In order for the INL to keep pace and effectively support DOE programs well into the 21st century, it is essential we develop our own capability to utilize advanced computing tools. The Advanced Scientific Computing and Collaboration Initiative has been established to enable the INL to develop and apply the revolutionary computing tools needed to perform leading-edge scientific research, engineering, and operations to address critical national needs. These resources will be appropriately integrated to support INL missions and develop new computing-focused programs to enhance the opportunities for all laboratory programs.

The INL’s major research initiatives will require order-of-magnitude enhancements in computing capability and connectivity to achieve defined mission goals. The Advanced Scientific Computing and Collaboration Initiative is a concerted effort to develop the next-generation computing infrastructure and capabilities at the INL. The Initiative involves engaging in and conducting research to expand and apply the tools and technologies required for collaborative scientific research, engineering, and operations in domains such as environmental management, next generation nuclear reactor systems, and national security and defense.

• For the Subsurface Science Initiative – faster machines, more efficient processing modes, and more effective numerical techniques are necessary to understand and model the complexity associated with the fate and transport of contaminants.

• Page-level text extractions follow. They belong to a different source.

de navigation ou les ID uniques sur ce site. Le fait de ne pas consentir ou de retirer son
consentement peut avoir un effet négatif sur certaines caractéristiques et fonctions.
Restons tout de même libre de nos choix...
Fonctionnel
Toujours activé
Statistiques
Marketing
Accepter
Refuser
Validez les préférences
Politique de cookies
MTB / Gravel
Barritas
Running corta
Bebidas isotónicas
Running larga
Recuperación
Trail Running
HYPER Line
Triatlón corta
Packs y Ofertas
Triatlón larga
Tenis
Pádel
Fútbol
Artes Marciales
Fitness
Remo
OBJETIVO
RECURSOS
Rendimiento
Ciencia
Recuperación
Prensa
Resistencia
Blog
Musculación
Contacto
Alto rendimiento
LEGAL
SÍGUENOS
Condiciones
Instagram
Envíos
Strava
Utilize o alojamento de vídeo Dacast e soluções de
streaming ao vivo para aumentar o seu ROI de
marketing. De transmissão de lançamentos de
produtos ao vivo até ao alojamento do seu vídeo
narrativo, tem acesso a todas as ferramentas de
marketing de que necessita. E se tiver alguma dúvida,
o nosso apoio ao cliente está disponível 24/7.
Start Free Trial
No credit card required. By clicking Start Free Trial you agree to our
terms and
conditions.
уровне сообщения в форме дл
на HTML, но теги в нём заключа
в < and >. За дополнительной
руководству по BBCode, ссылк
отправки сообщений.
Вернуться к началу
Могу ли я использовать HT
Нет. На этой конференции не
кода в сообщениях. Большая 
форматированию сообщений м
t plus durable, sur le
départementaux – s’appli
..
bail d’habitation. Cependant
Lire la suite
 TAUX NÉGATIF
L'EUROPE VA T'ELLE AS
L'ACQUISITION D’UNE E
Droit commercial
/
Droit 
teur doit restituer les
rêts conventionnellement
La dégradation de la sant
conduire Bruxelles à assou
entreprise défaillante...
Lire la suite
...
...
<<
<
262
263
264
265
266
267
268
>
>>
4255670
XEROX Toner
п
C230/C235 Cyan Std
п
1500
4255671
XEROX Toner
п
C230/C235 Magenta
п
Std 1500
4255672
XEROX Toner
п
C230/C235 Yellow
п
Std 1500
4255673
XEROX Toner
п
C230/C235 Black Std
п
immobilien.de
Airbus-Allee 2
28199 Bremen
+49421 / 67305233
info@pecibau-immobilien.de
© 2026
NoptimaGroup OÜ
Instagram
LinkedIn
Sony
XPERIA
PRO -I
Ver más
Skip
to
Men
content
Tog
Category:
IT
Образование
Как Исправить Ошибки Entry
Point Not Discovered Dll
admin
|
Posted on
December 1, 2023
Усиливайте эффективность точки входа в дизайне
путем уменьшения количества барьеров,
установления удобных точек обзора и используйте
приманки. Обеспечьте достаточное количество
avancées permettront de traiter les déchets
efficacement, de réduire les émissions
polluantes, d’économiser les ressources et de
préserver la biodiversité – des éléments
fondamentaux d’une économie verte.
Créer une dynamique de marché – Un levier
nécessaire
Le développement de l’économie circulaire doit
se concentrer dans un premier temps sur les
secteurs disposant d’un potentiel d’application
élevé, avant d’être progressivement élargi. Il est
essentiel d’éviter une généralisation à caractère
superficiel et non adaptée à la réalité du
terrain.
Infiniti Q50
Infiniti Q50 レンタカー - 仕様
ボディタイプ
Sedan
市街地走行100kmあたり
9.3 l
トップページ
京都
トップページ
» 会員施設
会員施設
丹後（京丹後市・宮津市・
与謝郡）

This mission related need for predictive modeling and visualization capabilities is critical to ensuring the appropriate and timely environmental management of the DOE’s nuclear legacy.
• The INL Generation IV nuclear energy systems program – increased capabilities in advanced computing and collaboration will be essential tools for supporting simulation-based design, computational reactor physics and thermal performance, as well as to manage the large databases required to efficiently analyze fuel-cycle options and to design the next generation of nuclear reactors.

INL plans to demonstrate notable progress in expanding communications related infrastructure and the implementation of improvements in support of high-performance computing. Partnerships with universities, other national laboratories, other federal agencies, and international research institutes will be formed or enhanced to bring together the required capabilities in advanced computing, visualization, intelligent systems, and human interfaces to develop and implement these revolutionary technologies.

In order to form an integrated solution for advanced computing, the Advanced Scientific Computing and Collaboration Initiative will work with all other INL initiatives to systematically identify the scientific challenges faced, and the resulting computing requirements and strategies needed to coordinate investments from a laboratory-wide standpoint. A common long-term planning methodology will also be employed to more clearly portray the laboratory-wide advanced computing investment needs, and to better support the prioritized funding of these activities.